The irradiation time usually considered is such that the reaction between the radical and the living body by the electron-hole pair is fast, and the cell destruction time at this dose rate is considered to be about 0.1 hour. Generally, when a soft tissue of a living body is irradiated at an irradiation dose rate of 1 R / h, the energy absorbed by the tissue is about 100 erg / g (= 1ra).
d). Therefore, the dose absorbed by the living body at the above dose rate in 0.1 hour is about 55 rad.
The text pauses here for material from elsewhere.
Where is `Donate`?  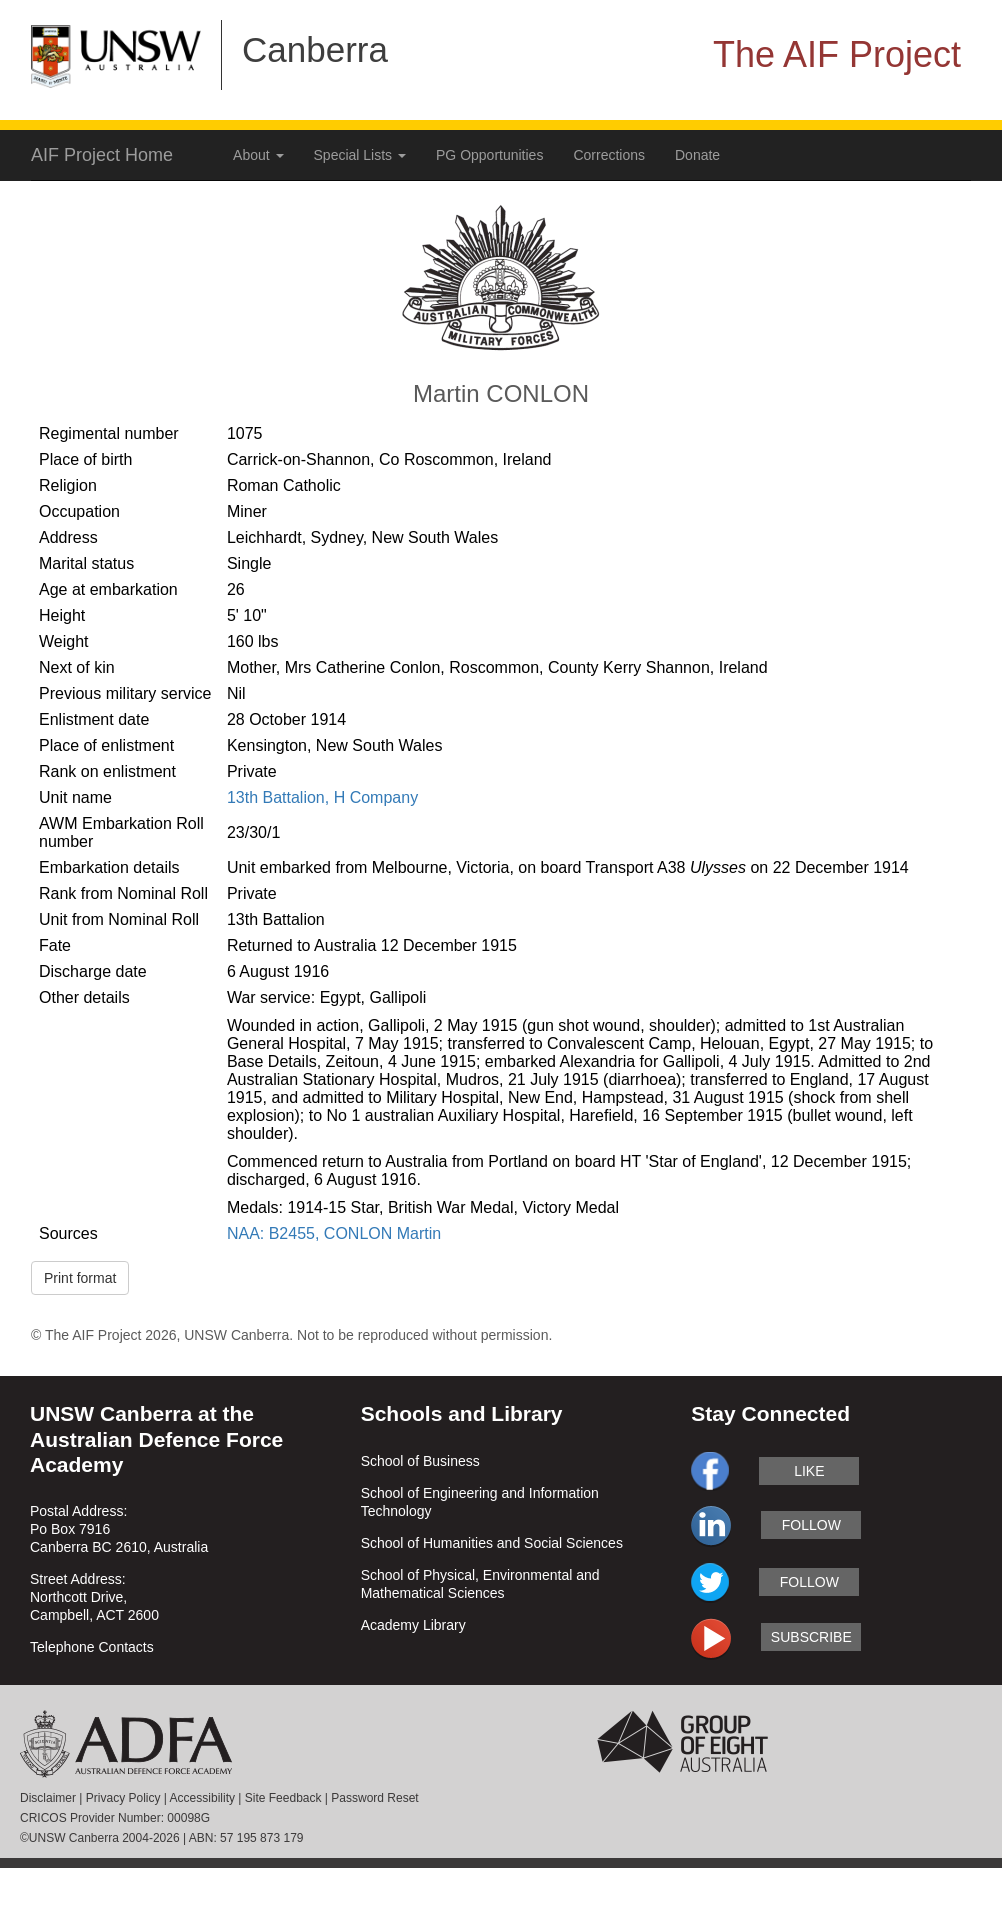 Donate is located at coordinates (697, 155).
In general, currently used cancer treatment by direct irradiation of γ-rays causes early damage due to radiation absorption.
Therefore, in the method using titanium oxide, 1/10 of the dose that causes early radiation damage is used.
It can be reduced about twice.

In the above embodiment, the case where Cs-137 is used has been described as an example. However, similarly, the case where Co-60 is used and X-rays can be calculated and used.

[0052]

As described above, the method and apparatus for cell destruction of the present invention can destroy cells with a very small radiation dose as compared with the prior art, and can reduce damage to surrounding cells. In addition, it is not necessary to make an incision like a photocatalyst using ultraviolet light, and it is also possible to eliminate bias in cell destruction. Therefore, it becomes possible to destroy target cells more reliably and with less adverse effects than in the conventional methods.
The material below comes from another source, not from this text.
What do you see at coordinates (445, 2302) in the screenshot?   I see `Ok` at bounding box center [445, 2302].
[Brief description of the drawings]

FIG. 1 is a diagram showing an overall configuration of a cell disruption apparatus according to a first embodiment.

[Explanation of symbols]

10 Cell destruction device, 14 Cancer tissue (target cell), 15
Titanium oxide particle suspension, 20 irradiation unit, 28 radiation source unit.
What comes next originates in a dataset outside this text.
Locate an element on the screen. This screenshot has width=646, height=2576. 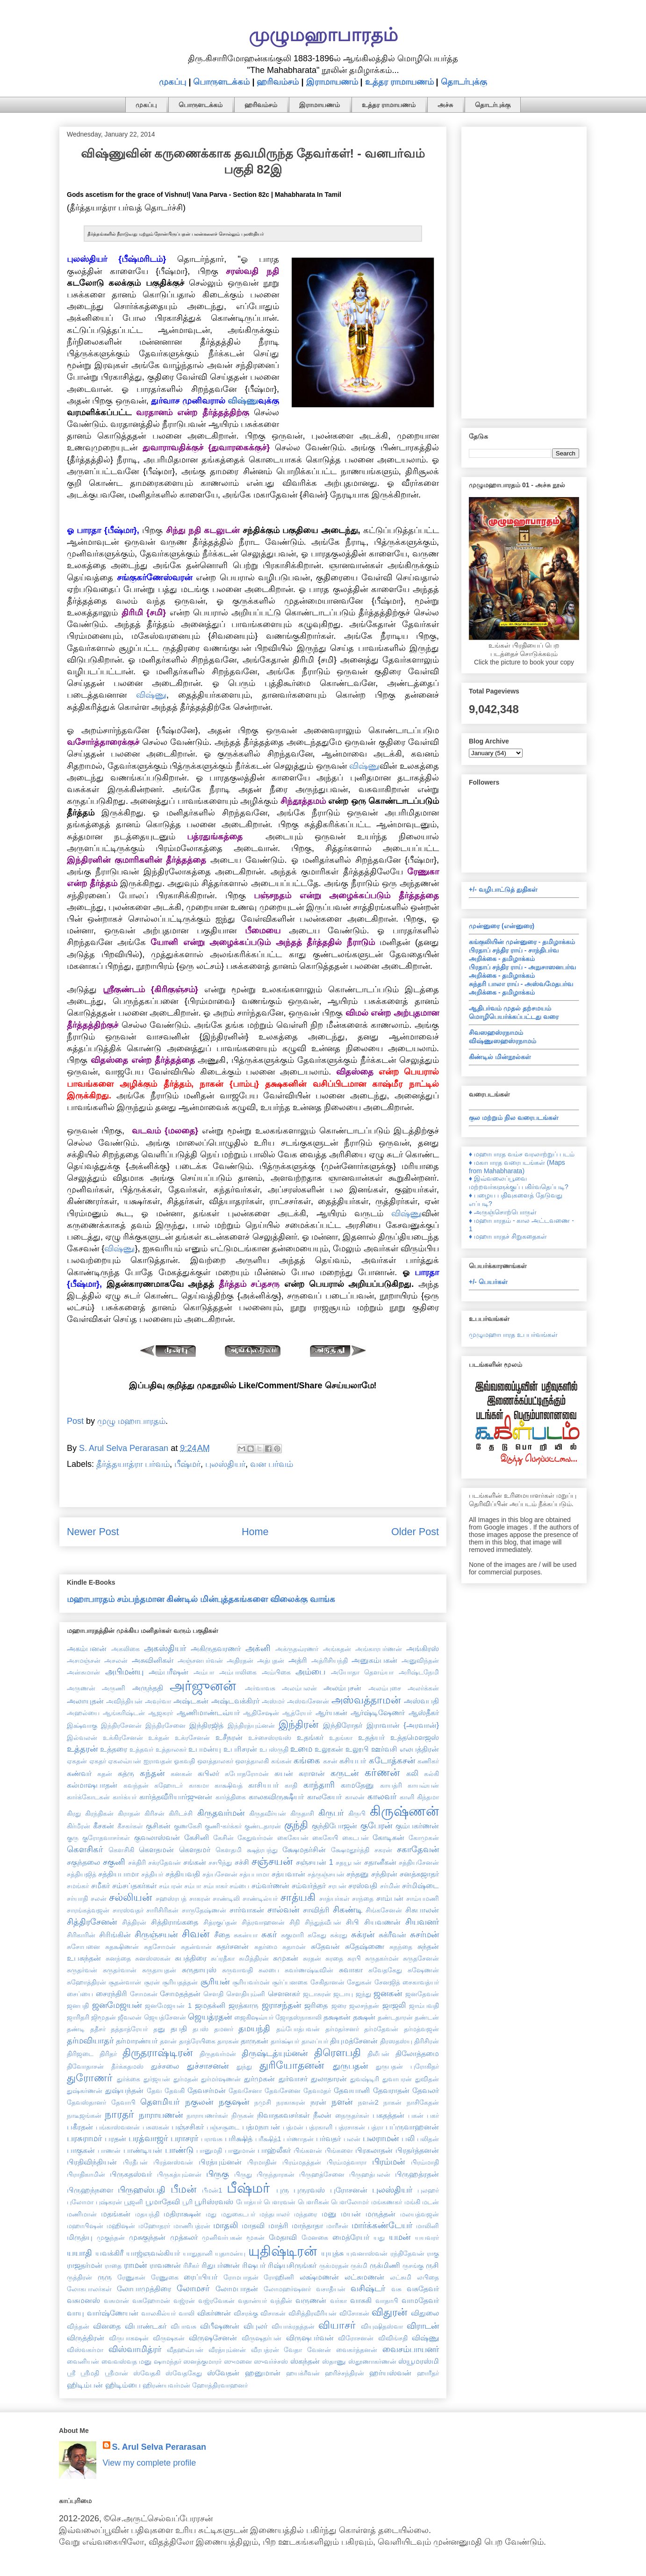
ஹரிவம்சம் is located at coordinates (278, 82).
 ──────────────────────────────────────────────────続 き Continued on the front page (72) Nobuyuki Sasao, Inventor, No. 4 Muramatsu, Oji, Tokai-mura, Naka-gun, Ibaraki Pref.

Claims (6)

[Claims] 1. A method for selectively destroying target cells in an aggregate of cells, comprising: injecting a semiconductor particle suspension into the target cells; and injecting radiation into the target cells after injecting the semiconductor suspension. Irradiating the cells. 2. The method according to claim 1, wherein the semiconductor particles are titanium oxide particles. 3. The method according to claim 2, wherein the diameter of the titanium oxide particles is 50 nm or less. 4. The cell destruction method according to claim 1, wherein the irradiation amount of the radiation is an amount capable of forming an electron-hole pair in at least the semiconductor particles injected into the target cell. . 5. An apparatus for selectively destroying target cells in an aggregate of cells, wherein the target cells into which the semiconductor particle suspension has been injected are electron-positive in the semiconductor particles in the target cells. A cell destruction device comprising an irradiation unit for irradiating an amount of radiation capable of forming a pair of holes. 6. The cell destruction device according to claim 5, wherein the irradiation unit emits γ-rays or X-rays.